● **Transcribed page contents**:
§

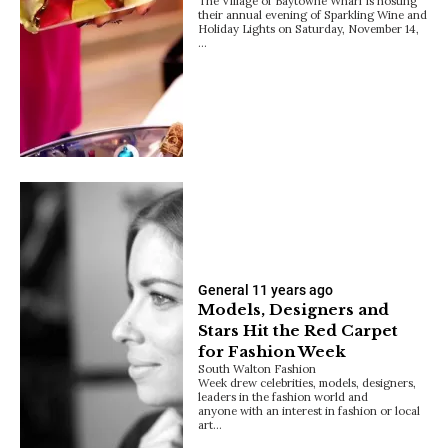
The Village of Baytowne Wharf is hosting
their annual evening of Sparkling Wine and
Holiday Lights on Saturday, November 14,
…
General
11 years ago
Models, Designers and
Stars Hit the Red Carpet
for Fashion Week
South Walton Fashion
Week drew celebrities, models, designers,
leaders in the fashion world and
anyone with an interest in fashion or local
art…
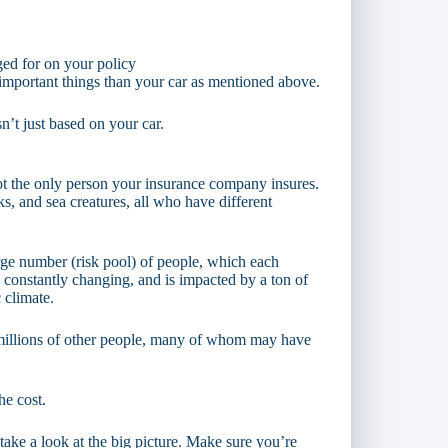
ged for on your policy
important things than your car as mentioned above.
sn’t just based on your car.
not the only person your insurance company insures.
ks, and sea creatures, all who have different
arge number (risk pool) of people, which each
s constantly changing, and is impacted by a ton of
 climate.
f millions of other people, many of whom may have
he cost.
take a look at the big picture. Make sure you’re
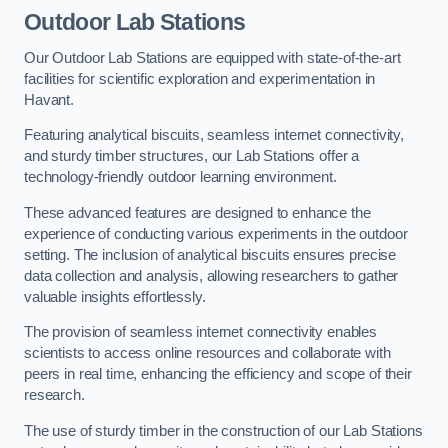
Outdoor Lab Stations
Our Outdoor Lab Stations are equipped with state-of-the-art
facilities for scientific exploration and experimentation in
Havant.
Featuring analytical biscuits, seamless internet connectivity,
and sturdy timber structures, our Lab Stations offer a
technology-friendly outdoor learning environment.
These advanced features are designed to enhance the
experience of conducting various experiments in the outdoor
setting. The inclusion of analytical biscuits ensures precise
data collection and analysis, allowing researchers to gather
valuable insights effortlessly.
The provision of seamless internet connectivity enables
scientists to access online resources and collaborate with
peers in real time, enhancing the efficiency and scope of their
research.
The use of sturdy timber in the construction of our Lab Stations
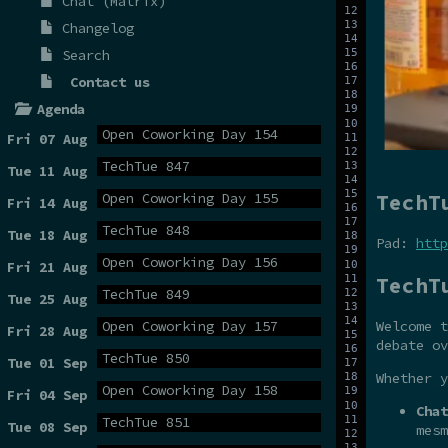
Chat (Matrix)
Changelog
Search
Contact us
Agenda
Open Coworking Day 154
Fri 07 Aug
TechTue 847
Tue 11 Aug
TechT
Open Coworking Day 155
Fri 14 Aug
TechTue 848
Tue 18 Aug
Pad:
http
Open Coworking Day 156
Fri 21 Aug
TechT
TechTue 849
Tue 25 Aug
Open Coworking Day 157
Welcome t
Fri 28 Aug
debate ov
TechTue 850
Tue 01 Sep
Whether y
Open Coworking Day 158
Fri 04 Sep
Chat
TechTue 851
Tue 08 Sep
mesm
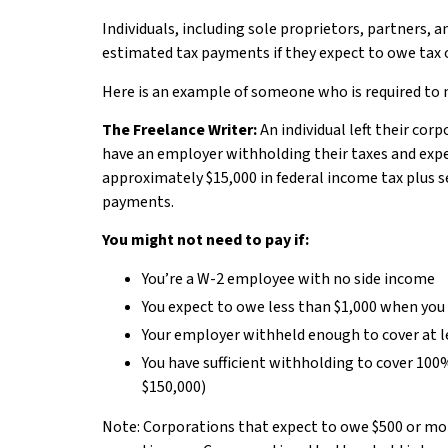
Individuals, including sole proprietors, partners,
estimated tax payments if they expect to owe tax of
Here is an example of someone who is required to
The Freelance Writer:
An individual left their cor
have an employer withholding their taxes and expec
approximately $15,000 in federal income tax plus 
payments.
You might not need to pay if:
You’re a W-2 employee with no side income
You expect to owe less than $1,000 when you 
Your employer withheld enough to cover at lea
You have sufficient withholding to cover 100%
$150,000)
Note: Corporations that expect to owe $500 or mor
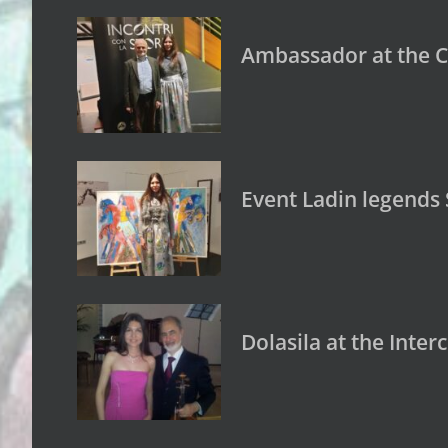
Ambassador at the C
Event Ladin legends
Dolasila at the Inte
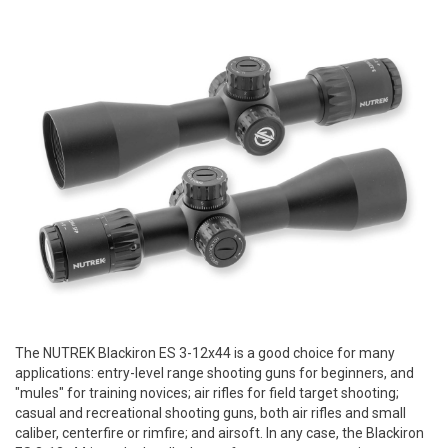
The NUTREK Blackiron ES 3-12x44 is a good choice for many
applications: entry-level range shooting guns for beginners, and
"mules" for training novices; air rifles for field target shooting;
casual and recreational shooting guns, both air rifles and small
caliber, centerfire or rimfire; and airsoft. In any case, the Blackiron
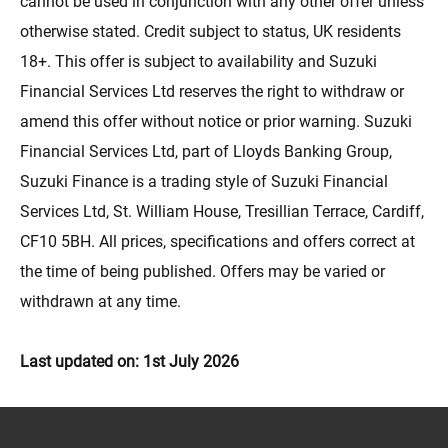
cannot be used in conjunction with any other offer unless
otherwise stated. Credit subject to status, UK residents
18+. This offer is subject to availability and Suzuki
Financial Services Ltd reserves the right to withdraw or
amend this offer without notice or prior warning. Suzuki
Financial Services Ltd, part of Lloyds Banking Group,
Suzuki Finance is a trading style of Suzuki Financial
Services Ltd, St. William House, Tresillian Terrace, Cardiff,
CF10 5BH. All prices, specifications and offers correct at
the time of being published. Offers may be varied or
withdrawn at any time.
Last updated on: 1st July 2026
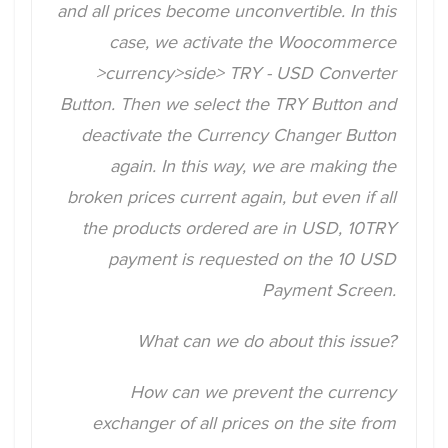
and all prices become unconvertible. In this
case, we activate the Woocommerce
>currency>side> TRY - USD Converter
Button. Then we select the TRY Button and
deactivate the Currency Changer Button
again. In this way, we are making the
broken prices current again, but even if all
the products ordered are in USD, 10TRY
payment is requested on the 10 USD
Payment Screen.
What can we do about this issue?
How can we prevent the currency
exchanger of all prices on the site from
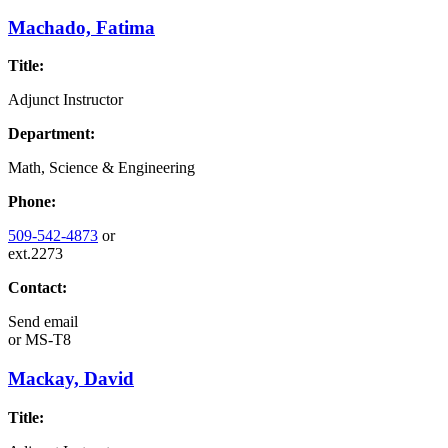
Machado, Fatima
Title:
Adjunct Instructor
Department:
Math, Science & Engineering
Phone:
509-542-4873
or
ext.2273
Contact:
Send email
or
MS-T8
Mackay, David
Title:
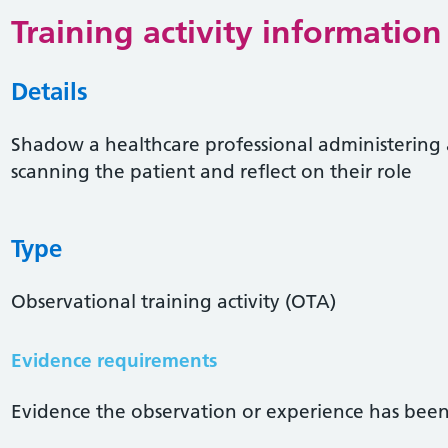
Training activity information
Details
Shadow a healthcare professional administering
scanning the patient and reflect on their role
Type
Observational training activity (OTA)
Evidence requirements
Evidence the observation or experience has been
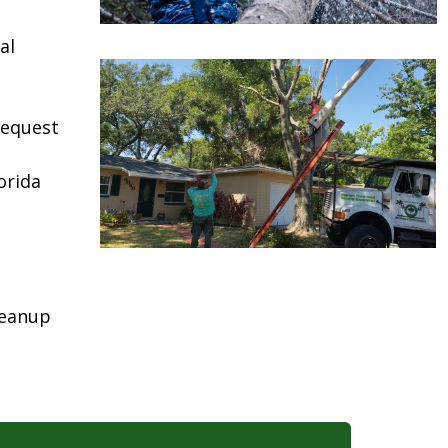
al
request
orida
leanup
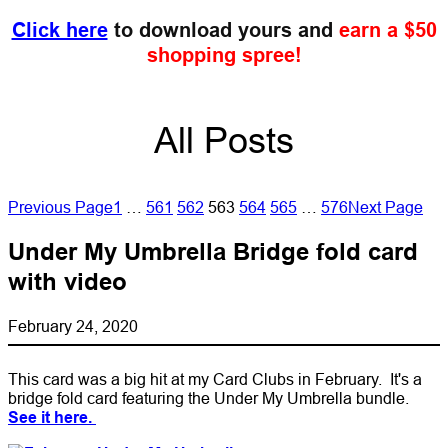
Click here
to download yours and
earn a $50
shopping spree!
All Posts
Previous Page
1
…
561
562
563
564
565
…
576
Next Page
Under My Umbrella Bridge fold card
with video
February 24, 2020
This card was a big hit at my Card Clubs in February. It's a
bridge fold card featuring the Under My Umbrella bundle.
See it here.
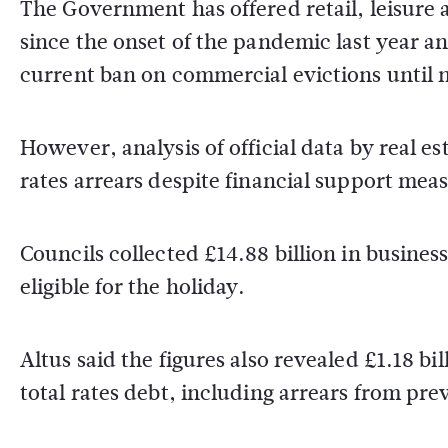
The Government has offered retail, leisure 
since the onset of the pandemic last year a
current ban on commercial evictions until 
However, analysis of official data by real e
rates arrears despite financial support meas
Councils collected £14.88 billion in busines
eligible for the holiday.
Altus said the figures also revealed £1.18 bi
total rates debt, including arrears from prev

§

Nothing may be altered when you restate the records, but every picture must be dropped.

The Village of Baytowne Wharf is hosting
their annual evening of Sparkling Wine and
Holiday Lights on Saturday, November 14,
…
General
11 years ago
Models, Designers and
Stars Hit the Red Carpet
for Fashion Week
South Walton Fashion
Week drew celebrities, models, designers,
leaders in the fashion world and
anyone with an interest in fashion or local
art…
ged for on your policy
important things than your car as mentioned above.
sn’t just based on your car.
not the only person your insurance company insures.
ks, and sea creatures, all who have different
arge number (risk pool) of people, which each
s constantly changing, and is impacted by a ton of
 climate.
f millions of other people, many of whom may have
he cost.
take a look at the big picture. Make sure you’re
Outdoor Lab Stations
Our Outdoor Lab Stations are equipped with state-of-the-art
facilities for scientific exploration and experimentation in
Havant.
Featuring analytical biscuits, seamless internet connectivity,
and sturdy timber structures, our Lab Stations offer a
technology-friendly outdoor learning environment.
These advanced features are designed to enhance the
experience of conducting various experiments in the outdoor
setting. The inclusion of analytical biscuits ensures precise
data collection and analysis, allowing researchers to gather
valuable insights effortlessly.
The provision of seamless internet connectivity enables
scientists to access online resources and collaborate with
peers in real time, enhancing the efficiency and scope of their
research.
The use of sturdy timber in the construction of our Lab Stations
Chat (Matrix)
Changelog
Search
Contact us
Agenda
Open Coworking Day 154
Fri 07 Aug
TechTue 847
Tue 11 Aug
TechT
Open Coworking Day 155
Fri 14 Aug
TechTue 848
Tue 18 Aug
Pad:
http
Open Coworking Day 156
Fri 21 Aug
TechT
TechTue 849
Tue 25 Aug
Open Coworking Day 157
Welcome t
Fri 28 Aug
debate ov
TechTue 850
Tue 01 Sep
Whether y
Open Coworking Day 158
Fri 04 Sep
Chat
TechTue 851
Tue 08 Sep
mesm
Individuals, including sole proprietors, partners,
estimated tax payments if they expect to owe tax of
Here is an example of someone who is required to
The Freelance Writer:
An individual left their cor
have an employer withholding their taxes and expec
approximately $15,000 in federal income tax plus 
payments.
You might not need to pay if:
You’re a W-2 employee with no side income
You expect to owe less than $1,000 when you 
Your employer withheld enough to cover at lea
You have sufficient withholding to cover 100%
$150,000)
Note: Corporations that expect to owe $500 or mor
Ambassador at the C
Event Ladin legends
Dolasila at the Inte
The NUTREK Blackiron ES 3-12x44 is a good choice for many
applications: entry-level range shooting guns for beginners, and
"mules" for training novices; air rifles for field target shooting;
casual and recreational shooting guns, both air rifles and small
caliber, centerfire or rimfire; and airsoft. In any case, the Blackiron
cannot be used in conjunction with any other offer unless
otherwise stated. Credit subject to status, UK residents
18+. This offer is subject to availability and Suzuki
Financial Services Ltd reserves the right to withdraw or
amend this offer without notice or prior warning. Suzuki
Financial Services Ltd, part of Lloyds Banking Group,
Suzuki Finance is a trading style of Suzuki Financial
Services Ltd, St. William House, Tresillian Terrace, Cardiff,
CF10 5BH. All prices, specifications and offers correct at
the time of being published. Offers may be varied or
withdrawn at any time.
Last updated on: 1st July 2026
and all prices become unconvertible. In this
case, we activate the Woocommerce
>currency>side> TRY - USD Converter
Button. Then we select the TRY Button and
deactivate the Currency Changer Button
again. In this way, we are making the
broken prices current again, but even if all
the products ordered are in USD, 10TRY
payment is requested on the 10 USD
Payment Screen.
What can we do about this issue?
How can we prevent the currency
exchanger of all prices on the site from
Machado, Fatima
Title:
Adjunct Instructor
Department:
Math, Science & Engineering
Phone:
509-542-4873
or
ext.2273
Contact:
Send email
or
MS-T8
Mackay, David
Title:
Training activity information
Details
Shadow a healthcare professional administering
scanning the patient and reflect on their role
Type
Observational training activity (OTA)
Evidence requirements
Evidence the observation or experience has been
al
request
orida
leanup
Click here
to download yours and
earn a $50
shopping spree!
All Posts
Previous Page
1
…
561
562
563
564
565
…
576
Next Page
Under My Umbrella Bridge fold card
with video
February 24, 2020
This card was a big hit at my Card Clubs in February. It's a
bridge fold card featuring the Under My Umbrella bundle.
See it here.
The Government has offered retail, leisure 
since the onset of the pandemic last year a
current ban on commercial evictions until 
However, analysis of official data by real e
rates arrears despite financial support meas
Councils collected £14.88 billion in busines
eligible for the holiday.
Altus said the figures also revealed £1.18 bi
total rates debt, including arrears from prev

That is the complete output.